At least one case study in synthetic cannabinoid smuggling can’t be blamed on the inmates themselves: Kenneth Smith, Alabama’s guinea pig for its disastrous nitrogen execution program. After months of absurd excuses, Friend of the Project Beth Shelburne managed to obtain a copy of Smith’s autopsy and generously shared it with me, shocked as I was at the finding of synthetic cannabinoid MDMB-4en-PINACA in his tox screen.

Positive result for MDMB-4en-PINACA in Kenneth Smith’s autopsy.

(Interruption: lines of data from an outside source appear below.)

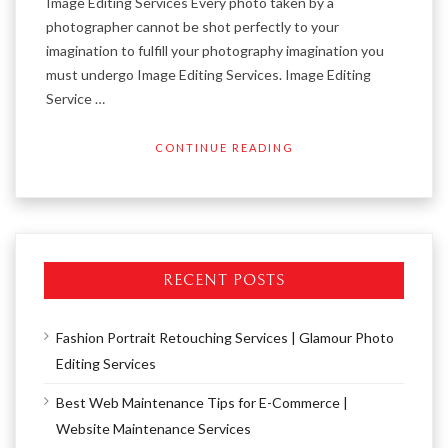
Image Editing Services Every photo taken by a
photographer cannot be shot perfectly to your
imagination to fulfill your photography imagination you
must undergo Image Editing Services. Image Editing
Service …
CONTINUE READING
RECENT POSTS
Fashion Portrait Retouching Services | Glamour Photo
Editing Services
Best Web Maintenance Tips for E-Commerce |
Website Maintenance Services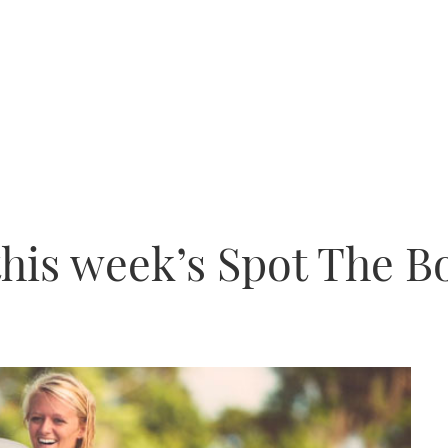
this week’s Spot The B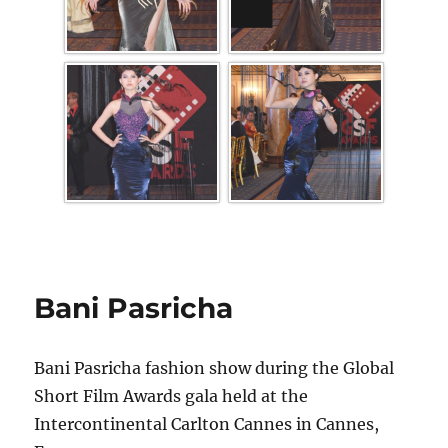
Bani Pasricha
Bani Pasricha fashion show during the Global
Short Film Awards gala held at the
Intercontinental Carlton Cannes in Cannes,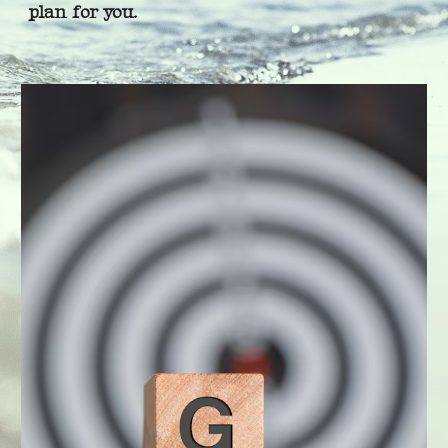
plan for you.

The report doesn’t answer a lot of important questions for our purposes, and probably shouldn’t be expected to (as pathologist and lethal injection inventor Jay Chapman pointed out, they’re “expert[s] in dead people, but not how they got that way”). While MDMB-4en-PINACA has a half-life of fewer than 10 minutes, with Smith’s autopsy occurring more than 12 hours after death, the report doesn’t say how much was in his system except to confirm it was above the test’s detection limit, which tells us little about when he might have taken it. However, Alabama’s condemned are moved to an execution chamber holding cell a full week before execution; a fairly moderate half-milligram-per-kilogram dose becomes undetectable after seven hours. As a layman in pathology—an expert in keeping them from getting that way, if you will—it’s hard to come to any other conclusion than that Kenneth Smith had a dangerous drug smuggled in by the death watch staff.

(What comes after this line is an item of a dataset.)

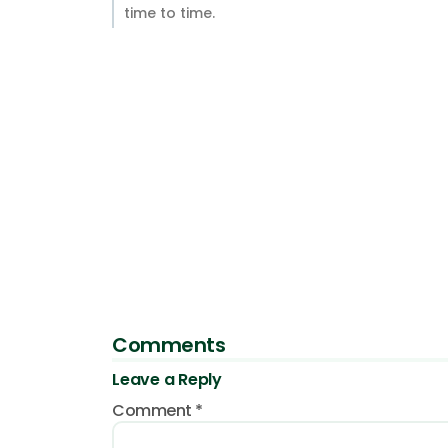
time to time.
Comments
Leave a Reply
Comment
*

As someone who’s always ready to call a moral panic how I see it, this is not one: synthetic cannabinoids are what fentanyl checks for under the bed at night. Though I can’t be sure, longtime readers have heard the harrowing story of what I’ve always suspected was another “bad batch.” The safety risks to incarcerated people and those in their care are incalculable, and America’s jails and prisons need to get real—and get uncomfortable—about what stopping the scourge looks like.

The Alabama Department of Corrections had not responded to a request for comment at publication time.